第41話 ドレインキッス催眠

 パァン


「それで先輩、今日はどんな催眠をかけたんですか?」


 いつもの部屋、いつものローテーブルの前に座って小さく首を傾げながら後輩の詩音が訊ねる。ショートカットの黒髪が揺れる。ずいぶんと長いこといろんなエッチな催眠を試しているけれど、よくまあネタが尽きないなと我ながら思う。


 俺は、客観的に見たらいやらしい感じであろう笑みを浮かべながら詩音の隣に座って頬に手を添えた。詩音は少し頬を染めながら、目を閉じて唇を突き出した。俺はゆっくりと顔を寄せて、唇を触れ合わせる。


「!?」


 詩音が驚愕に目を見開く。後退りして逃げようとする詩音の腰に腕を回す。それからもう一度、今度はもっと深いキス。押しのけようと俺の胸に当てられた腕がだらりと下がる。


「ひぇんぱい。なんれすか、これ」


 少し呂律が回らない様子で詩音が聞く。どうやら催眠はよく効いているようだ。俺は小さく笑って、詩音の耳元で囁く。

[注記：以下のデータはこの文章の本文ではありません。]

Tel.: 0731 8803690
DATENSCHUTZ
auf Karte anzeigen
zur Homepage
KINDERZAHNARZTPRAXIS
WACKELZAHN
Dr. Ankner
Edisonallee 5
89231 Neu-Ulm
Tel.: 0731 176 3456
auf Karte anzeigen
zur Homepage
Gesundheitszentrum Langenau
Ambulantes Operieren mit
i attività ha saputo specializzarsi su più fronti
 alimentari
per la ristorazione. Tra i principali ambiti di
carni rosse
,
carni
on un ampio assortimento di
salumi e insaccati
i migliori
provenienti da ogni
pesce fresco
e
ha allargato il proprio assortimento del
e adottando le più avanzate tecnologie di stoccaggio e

「キスされてる間は、力が入らなくなる催眠。なんか、吸血鬼みたいで面白いでしょ?」


 耳に息がかかってくすぐったいのか、詩音の身体がビクビクッと震える。詩音が我に返って、腕から逃げようともがき始める直前にキスを再開する。舌を絡めて、唾液を交換する。詩音の身体からガクッと力が抜けて腕に体重がかかる。右手で頭を支えながら、唇が離れないように詩音を床に寝かせる。だらんと脱力した様子で手足を広げて、蕩けた表情になる。


 俺は詩音の無防備な太ももに手を這わせる。詩音がくすぐったそうに身体を震わせるが、キスをしている限り逃げることはできない。熱くなる体温と脈拍と、胸ともお尻とも違う蠱惑的な感触を存分に味わう。口に流れ込む詩音の息が熱くなる。男は胸派と尻派に分けられるというが、感触の魅力で言えば太ももは第三勢力を築ける。


 そんなことを考えながら、詩音の脚を撫でる手を北上させる。スカートの中に潜り込ませると、詩音が目をきゅっとつむる。指先で探る。一際熱い体温と、むっとするような湿度。布越しでも濡れていることが分かる。両手をパンツと腰の間に滑り込ませて、太ももの真ん中あたりまで引き下ろす。


「へんはい」


 詩音が甘えた声で抗議するように言った。『先輩』と言おうとしたのだろうか?それとも、『変態』?まあいい、どちらでも大差は無いのだから。そんなことを言われたって、俺だってこんな、ずっとキスをしながら理性が保つような聖人君子じゃないんだ。詩音の唇は柔らかくて、甘くて、声も甘くて、頭が芯から痺れてしまうようだ。


 今度はお腹に手を添える。ワイシャツのボタンを外しながら詩音の身体をまさぐる。


「あんっ!」


 詩音が喘ぎ声を上げる。ボタンを外しきった俺は、フロントホックのブラを脱がせる。重力に潰された、形の良い白い胸が露わになる。詩音の腕がピクッと動くが、すぐに脱力する。すくいあげるように、手のひらで覆うように詩音の胸を優しく揉む。詩音の息が荒くなる。硬くなった先端を擦り、つまむ。幸せな感触を存分に味わう。男は尻派、胸派、太もも派に分かれると言うけれど、俺は詩音派だ。


「しぇんはいっ!とけちゃ、溶けちゃいまふ!」


 詩音が喘ぐ。俺はぎゅぅっと強く詩音を抱きしめると、ベルトのバックルに手をかけた。


 ——


 パチン


 弾切れ、エネルギー切れになってようやく冷静さを取り戻した俺は、腕の中の詩音の催眠を解いた。


「先輩の変態」


 詩音は俺に身体をぴったりとつけながら、上目遣いでそう言った。


「まあ、反論する余地もないな」


 詩音の背中を撫でながら俺は言う。


「ところで詩音、ひとつ気になることがあるんだけど」


 俺の言葉に詩音は首を傾げる。俺は続けた。


?」


 その言葉を聞いた詩音は目を見開いた。ああ、やっぱり。単に力が入らなくなる催眠なら、『キスをしてる間は』なんて条件を付ける理由なんてないし、少なくとも俺はしない。


「詩音?」

「な、何のことでしょう?私にはさっぱり分からないですね」


 そう言って詩音は露骨に目を逸らした。俺は小さくため息を吐くと、詩音のこめかみにキスをした。